DP World workers make big gains on pay but fall short on rosters

After more than four months of determined industrial action, wharfies at DP World port terminals have won a 25.6 per cent pay rise over four years, while accepting changes to rostering.

The in-principle four year agreement between the company and the Maritime Union of Australia (MUA), was concluded in three days of “facilitated negotiations” in the Fair Work Commission (FWC).

DP World’s media campaign, complaining of a massive backlog of containers left on the port and damage to the wider economy, fell flat as the government refused to intervene and suspend industrial action.

All protected industrial action has now been withdrawn. But the deal is yet to be drafted or voted on by the workforce, and local “Part B” negotiations are still taking place about issues relating to individual ports.

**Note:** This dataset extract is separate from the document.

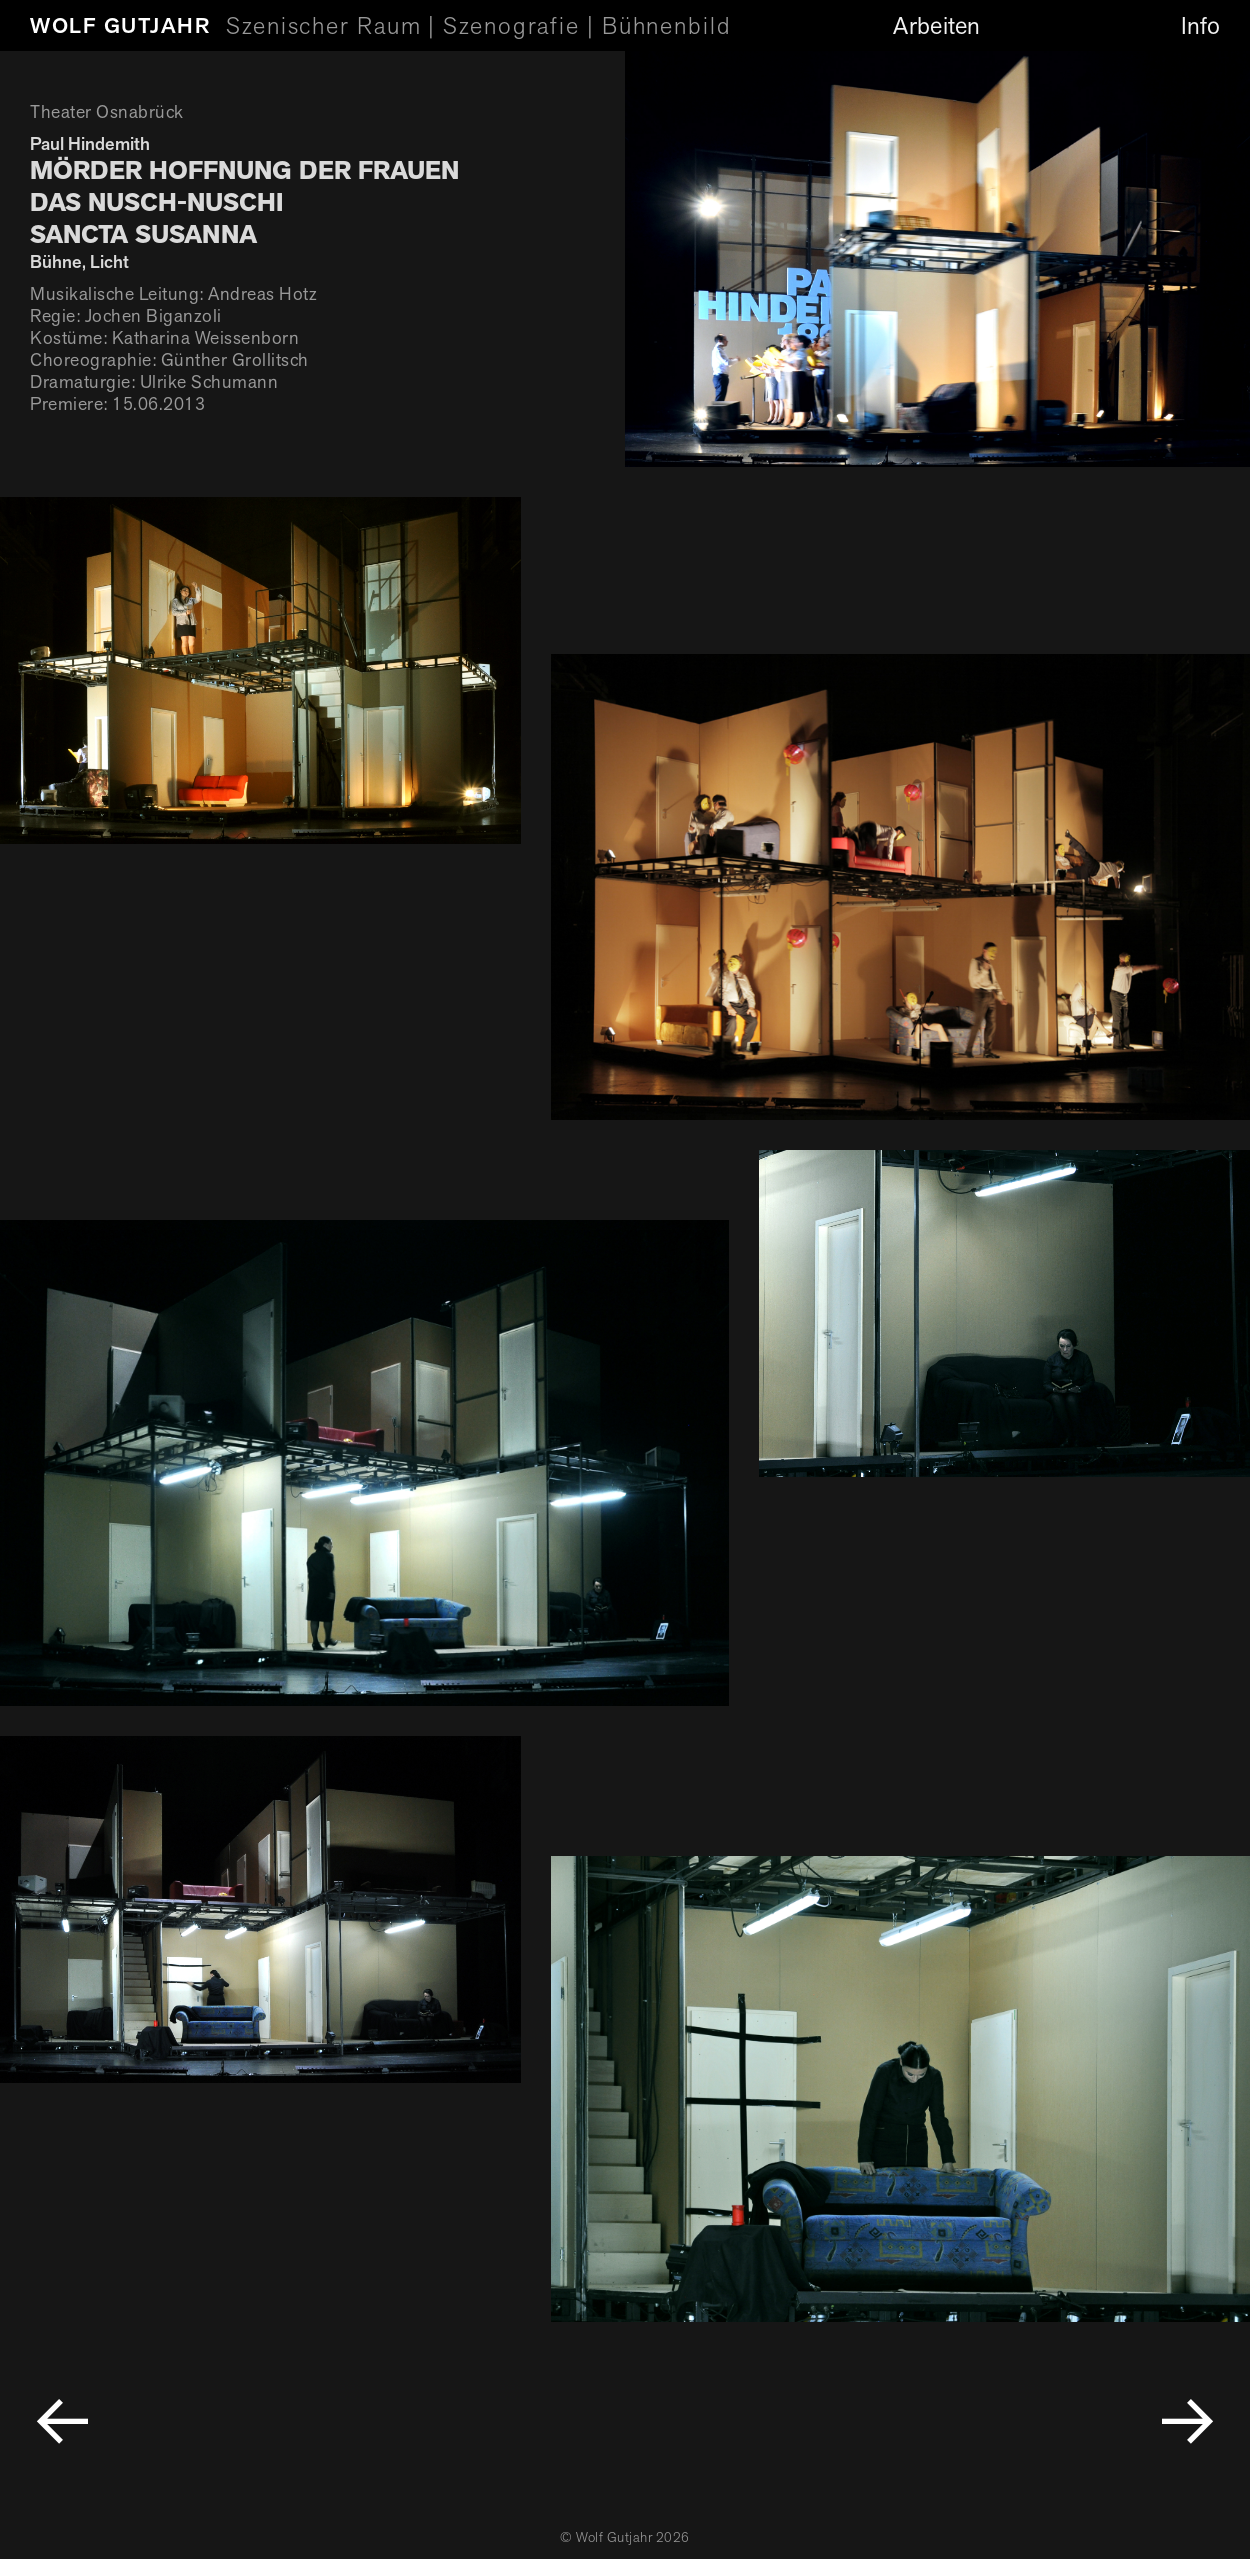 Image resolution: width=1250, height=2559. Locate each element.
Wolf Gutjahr (120, 25)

The MUA is urging workers to vote yes to industrial action in a new ballot, in case the dispute re-erupts in the drafting process.

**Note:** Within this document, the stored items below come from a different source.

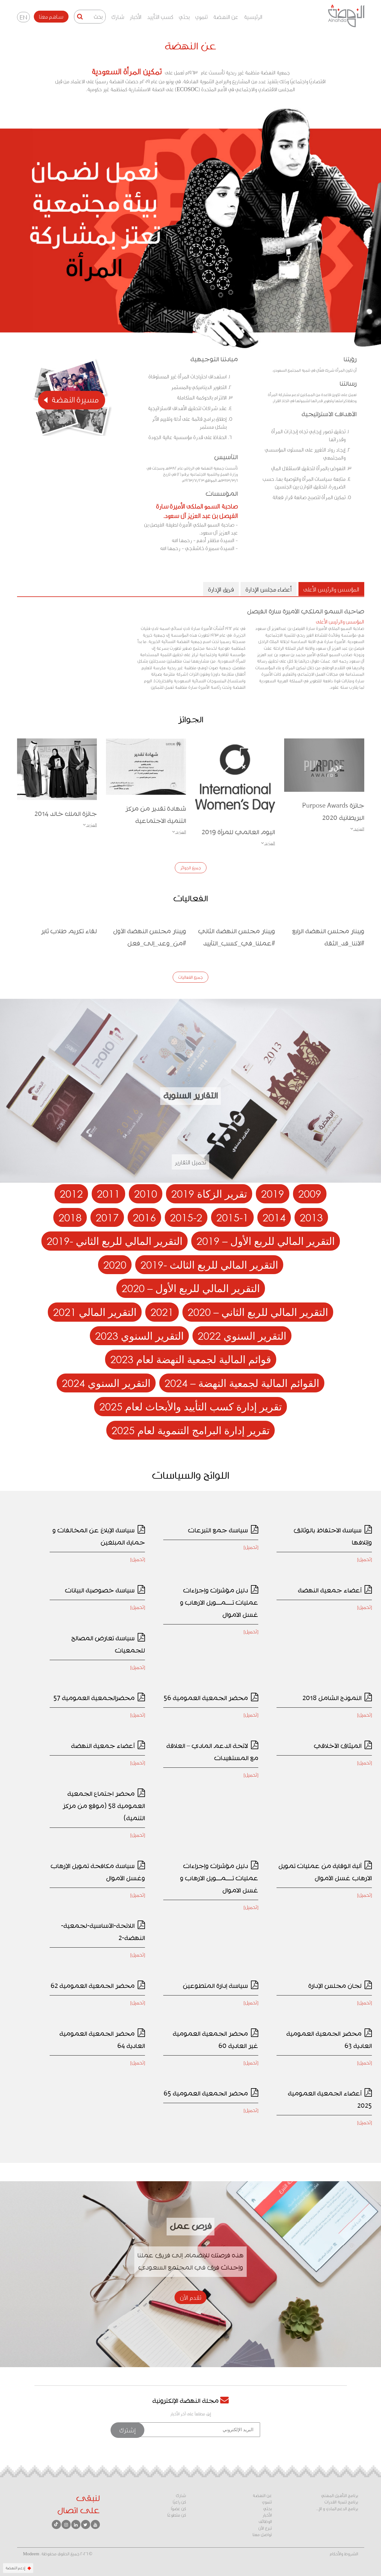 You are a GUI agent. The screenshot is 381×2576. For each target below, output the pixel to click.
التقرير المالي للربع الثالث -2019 (209, 1264)
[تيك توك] (56, 2524)
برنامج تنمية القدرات (341, 2502)
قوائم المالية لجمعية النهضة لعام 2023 (190, 1359)
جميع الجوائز (190, 868)
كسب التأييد (160, 17)
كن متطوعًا (176, 2515)
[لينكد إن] (75, 2524)
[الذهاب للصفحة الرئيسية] (346, 15)
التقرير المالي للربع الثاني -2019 (114, 1240)
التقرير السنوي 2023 (139, 1335)
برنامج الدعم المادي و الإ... (337, 2509)
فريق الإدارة (221, 589)
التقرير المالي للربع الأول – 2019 (265, 1240)
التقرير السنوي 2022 (242, 1335)
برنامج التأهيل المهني (339, 2495)
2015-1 (232, 1217)
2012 (71, 1193)
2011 (108, 1193)
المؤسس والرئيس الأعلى (331, 589)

Wharfies will receive an 8 per cent pay rise in the first year, then in subsequent years 7 per cent, 4 per cent, and 4.5 per cent. There is a $2000 sign-on bonus, but no backpay.

This wage increase will help workers catch up on inflation and the increasing cost of living, although it is not explicitly linked to the inflation rate as a bare minimum, as at the Patrick terminal.

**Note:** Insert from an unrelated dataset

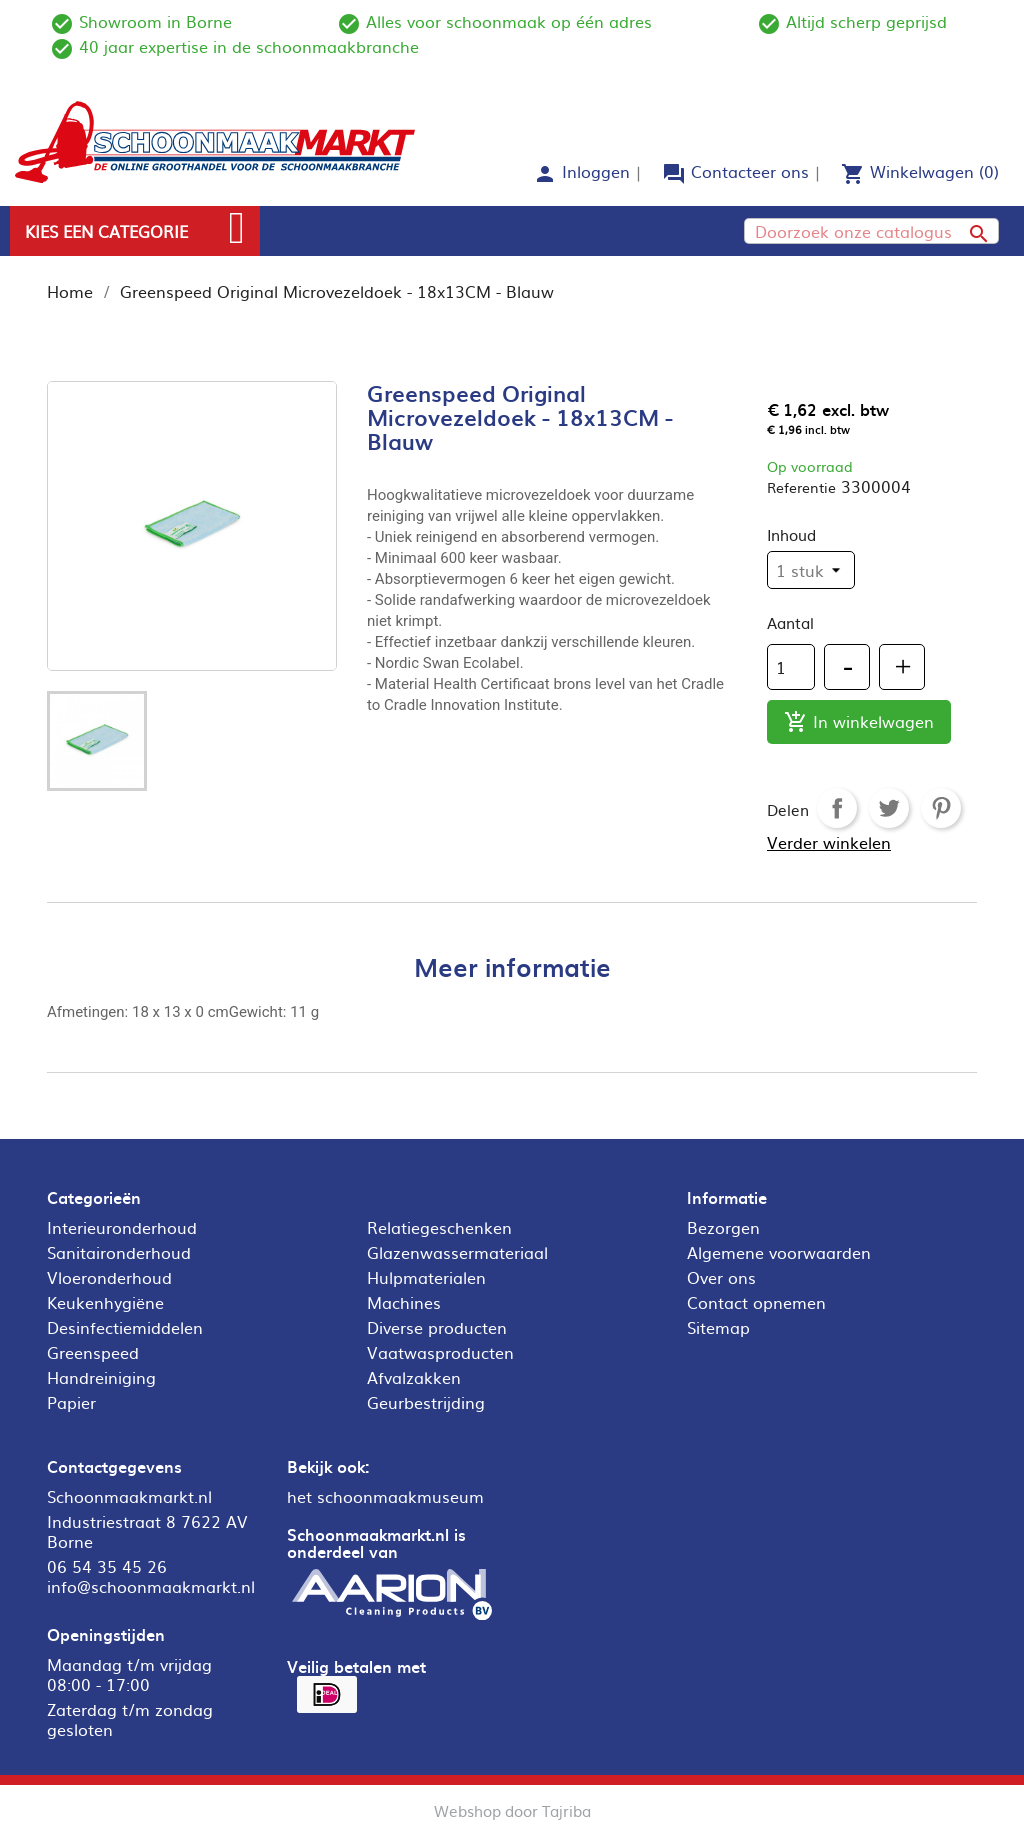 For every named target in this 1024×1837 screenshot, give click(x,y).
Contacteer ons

The package also includes triggers for conversion to the permanent roster, phasing out the “short shifting” practice of late finish straight into an early start, and improvements around delegates’ rights, safety, automation, graduated retirement, termination, selection criteria for promotion and more.

Given the recent history of EBA negotiations dragging on for years, achieving an in-principle agreement in four months is a positive step forward.

This was only possible due to the willingness to take serious industrial action.

Workers took a combination of 24 hour strike days, two hour stoppages at the end of each shift, eight hour delays on vessels, strikes on particular shipping lines, and alternating bans on road/rail and vessel operations.

The union have emphasised the deal as a win for “fair pay, safety and work-life balance”.

The workforce beat back DP World’s desired “five x three roster”, which would have completely changed the existing roster, and cut the rate at which entitlements like annual leave and superannuation are paid.

But roster negotiations in some terminals are still a sore point. In Sydney a 36 hour roster was reduced to 35 hours, but with extra nights and weekend work.

Some workers are still pushing for changes to soften the most undesirable parts of the new roster.

Another concession was that personal leave/sick days will have to be accrued throughout 12 months, instead of granted at the beginning of the each financial year, meaning that workers cannot manage their own sick leave and risk being without paid leave if they fall seriously ill or have to take extended time off for operations or injuries.

Anti-strike laws

The workforce and union were determined to go hard out the gate, knowing that Labor’s new “intractable bargaining” laws would set in after nine months, and the whole dispute could be arbitrated by the Fair Work Commission.

But the union also dropped their goal of signing only a two year agreement, so that workers can fight for improvements more often.

The fact that DP World and opposition leader Peter Dutton tried to pressure the Labor government to intervene and take away workers’ ability to take strike action just shows that every attack on our right to strike will only make the bosses and the right call for more.

Labor made a virtue of refusing to intervene at DP World, but has maintained laws that help the bosses, like the intractable bargaining laws and the anti-strike laws that restrict strikes to bargaining periods and prevent industrial action across the wharves.

Workers at DP World have shown that concerted industrial action can win big gains on pay.

But winning clear cut victories over the bosses will require a willingness to defy the anti-strike laws, the Fair Work Commission and the threat of forced arbitration.